Uma entre as 20 empresas que mais produz retornos financeiros para o estado, responsável pela maior produção de castanha beneficiada do país e presente em 14 municípios, a Cooperativa Central de Comercialização Extrativista do Acre (Cooperacre) está prestes a colocar em total funcionamento a nova usina de beneficiamento de castanha, em Rio Branco.

Com um potencial total para processar até dois milhões e 700 mil quilos de castanha por ano, a indústria vai ampliar a oferta de empregos e qualificar ainda mais a produção. É pensando nisso que a central vem apostando em reflorestamento para que em um prazo estimado entre 10 e 12 anos o plantio de castanheiras no estado esteja renovado para impulsionar a economia.
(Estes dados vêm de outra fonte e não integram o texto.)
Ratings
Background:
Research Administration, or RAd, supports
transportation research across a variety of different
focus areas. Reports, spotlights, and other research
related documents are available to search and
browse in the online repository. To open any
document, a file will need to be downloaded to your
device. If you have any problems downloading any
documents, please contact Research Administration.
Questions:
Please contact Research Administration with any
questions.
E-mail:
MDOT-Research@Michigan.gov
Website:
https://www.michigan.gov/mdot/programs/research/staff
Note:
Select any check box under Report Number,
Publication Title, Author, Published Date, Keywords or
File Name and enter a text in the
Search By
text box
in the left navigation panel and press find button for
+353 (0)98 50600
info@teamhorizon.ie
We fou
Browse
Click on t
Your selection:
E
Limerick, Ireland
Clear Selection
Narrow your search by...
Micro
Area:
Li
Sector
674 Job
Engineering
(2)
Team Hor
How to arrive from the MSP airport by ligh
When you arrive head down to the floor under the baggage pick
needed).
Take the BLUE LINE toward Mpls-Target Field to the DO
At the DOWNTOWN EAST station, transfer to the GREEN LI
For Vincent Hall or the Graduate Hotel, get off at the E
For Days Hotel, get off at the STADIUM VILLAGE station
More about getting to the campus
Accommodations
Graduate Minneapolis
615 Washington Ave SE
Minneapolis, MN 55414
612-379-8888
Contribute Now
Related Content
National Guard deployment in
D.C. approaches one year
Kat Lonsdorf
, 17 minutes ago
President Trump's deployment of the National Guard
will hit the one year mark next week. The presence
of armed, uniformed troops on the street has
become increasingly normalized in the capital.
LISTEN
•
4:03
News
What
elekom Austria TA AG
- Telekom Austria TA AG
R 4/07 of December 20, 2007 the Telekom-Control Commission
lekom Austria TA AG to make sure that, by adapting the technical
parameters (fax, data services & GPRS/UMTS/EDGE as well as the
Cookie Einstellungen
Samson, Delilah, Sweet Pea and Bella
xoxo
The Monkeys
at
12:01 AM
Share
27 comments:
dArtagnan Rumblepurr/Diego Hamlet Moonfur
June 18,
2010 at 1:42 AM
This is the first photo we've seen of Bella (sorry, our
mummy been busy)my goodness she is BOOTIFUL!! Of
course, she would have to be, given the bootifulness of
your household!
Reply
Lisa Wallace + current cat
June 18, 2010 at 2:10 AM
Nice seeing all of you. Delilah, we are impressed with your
De acordo com o superintendente da Cooperacre, Manoel Monteiro, somente em 2015 foram plantadas 100 mil árvores. “Queremos não apenas dar a oportunidade de uma renda melhor para os produtores, mas oferecer alternativas para eles, e o reflorestamento é uma delas”, destaca.

A Cooperacre já dispunha de indústrias de processamento de castanha adequadas para a exportação em Brasileia e Xapuri, e também uma de polpa de frutas em Rio Branco.

Além do novo empreendimento em Rio Branco – que dispõe de uma estrutura mais moderna em aparatos tecnológicos -, também deve começar a funcionar até meados de 2016 a indústria de gebes, em Sena Madureira.

“Ao contrário do que se via há alguns anos, com o esforço do governo em apoiar as iniciativas da cooperativa, hoje nada mais sai daqui apenas como matéria-prima: sai processado. Já temos castanha e borracha in natura vindas de outros estados para beneficiarmos aqui, sendo uma conquista muito grande”, frisa Monteiro.